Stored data
----

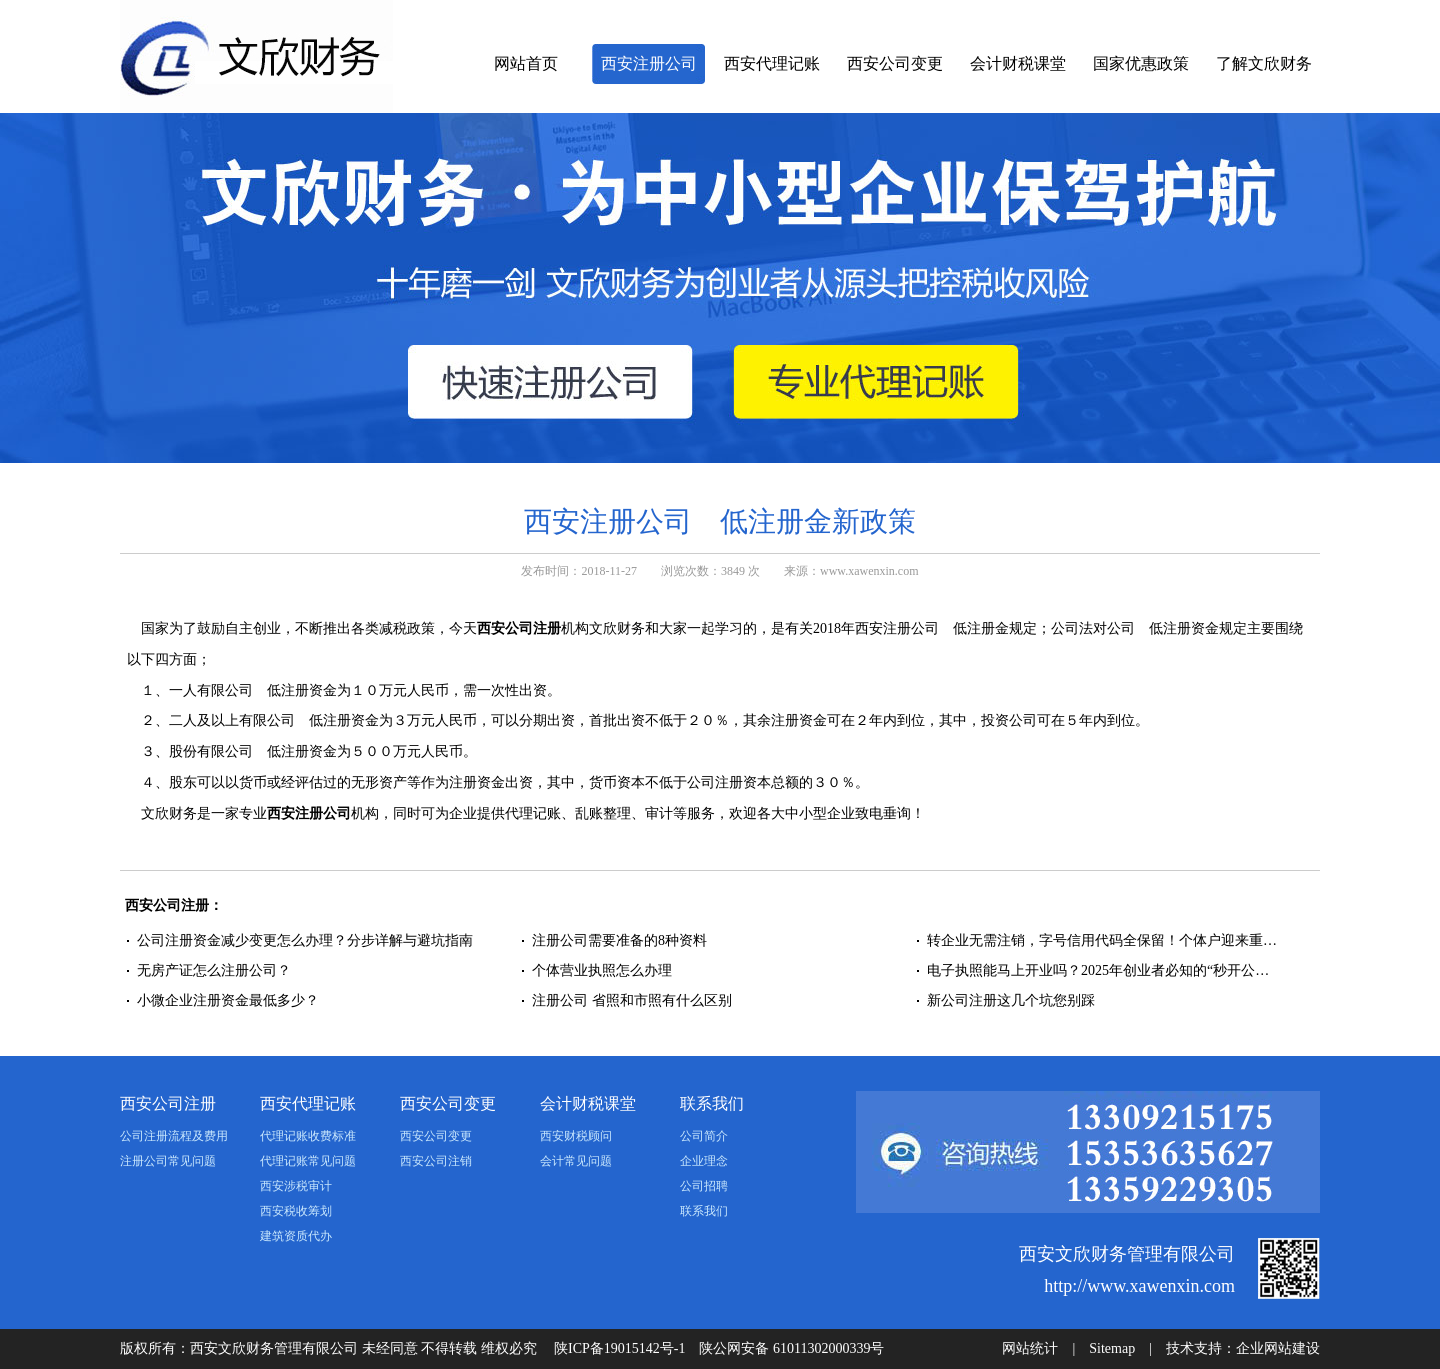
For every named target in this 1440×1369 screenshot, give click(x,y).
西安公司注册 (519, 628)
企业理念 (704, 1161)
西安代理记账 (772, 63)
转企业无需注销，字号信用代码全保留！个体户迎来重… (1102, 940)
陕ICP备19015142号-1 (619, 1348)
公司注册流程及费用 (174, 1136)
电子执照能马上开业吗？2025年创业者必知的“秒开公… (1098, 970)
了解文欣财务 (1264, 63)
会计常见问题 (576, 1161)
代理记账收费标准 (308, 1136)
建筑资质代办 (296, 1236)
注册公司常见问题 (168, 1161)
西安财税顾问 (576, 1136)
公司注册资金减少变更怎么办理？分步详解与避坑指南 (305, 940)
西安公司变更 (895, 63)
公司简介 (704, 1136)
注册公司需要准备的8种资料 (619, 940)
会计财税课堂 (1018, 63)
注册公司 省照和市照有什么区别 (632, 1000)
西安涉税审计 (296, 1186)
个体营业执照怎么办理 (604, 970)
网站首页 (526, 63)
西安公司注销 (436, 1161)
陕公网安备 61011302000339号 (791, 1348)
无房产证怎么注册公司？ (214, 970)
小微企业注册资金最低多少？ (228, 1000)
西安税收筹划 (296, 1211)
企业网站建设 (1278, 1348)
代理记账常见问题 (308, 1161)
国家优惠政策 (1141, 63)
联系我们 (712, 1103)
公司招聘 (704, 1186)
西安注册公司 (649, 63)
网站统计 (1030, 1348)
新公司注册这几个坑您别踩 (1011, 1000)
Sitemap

----

*WHAT TO DO*
What is needed is a word-for-word restatement of every line from the one with "陕ICP备19015142号-1 (619, 1348)" to the end of the entries above.

*SOLUTION*
陕ICP备19015142号-1 (619, 1348)
公司注册流程及费用 (174, 1136)
电子执照能马上开业吗？2025年创业者必知的“秒开公… (1098, 970)
了解文欣财务 (1264, 63)
会计常见问题 (576, 1161)
代理记账收费标准 (308, 1136)
建筑资质代办 (296, 1236)
注册公司常见问题 (168, 1161)
西安财税顾问 (576, 1136)
公司注册资金减少变更怎么办理？分步详解与避坑指南 (305, 940)
西安公司变更 (895, 63)
公司简介 (704, 1136)
注册公司需要准备的8种资料 (619, 940)
会计财税课堂 (1018, 63)
注册公司 省照和市照有什么区别 (632, 1000)
西安涉税审计 (296, 1186)
个体营业执照怎么办理 (604, 970)
网站首页 (526, 63)
西安公司注销 (436, 1161)
陕公网安备 61011302000339号 (791, 1348)
无房产证怎么注册公司？ (214, 970)
小微企业注册资金最低多少？ (228, 1000)
西安税收筹划 (296, 1211)
企业网站建设 (1278, 1348)
代理记账常见问题 (308, 1161)
国家优惠政策 (1141, 63)
联系我们 (712, 1103)
公司招聘 (704, 1186)
西安注册公司 (649, 63)
网站统计 (1030, 1348)
新公司注册这几个坑您别踩 (1011, 1000)
Sitemap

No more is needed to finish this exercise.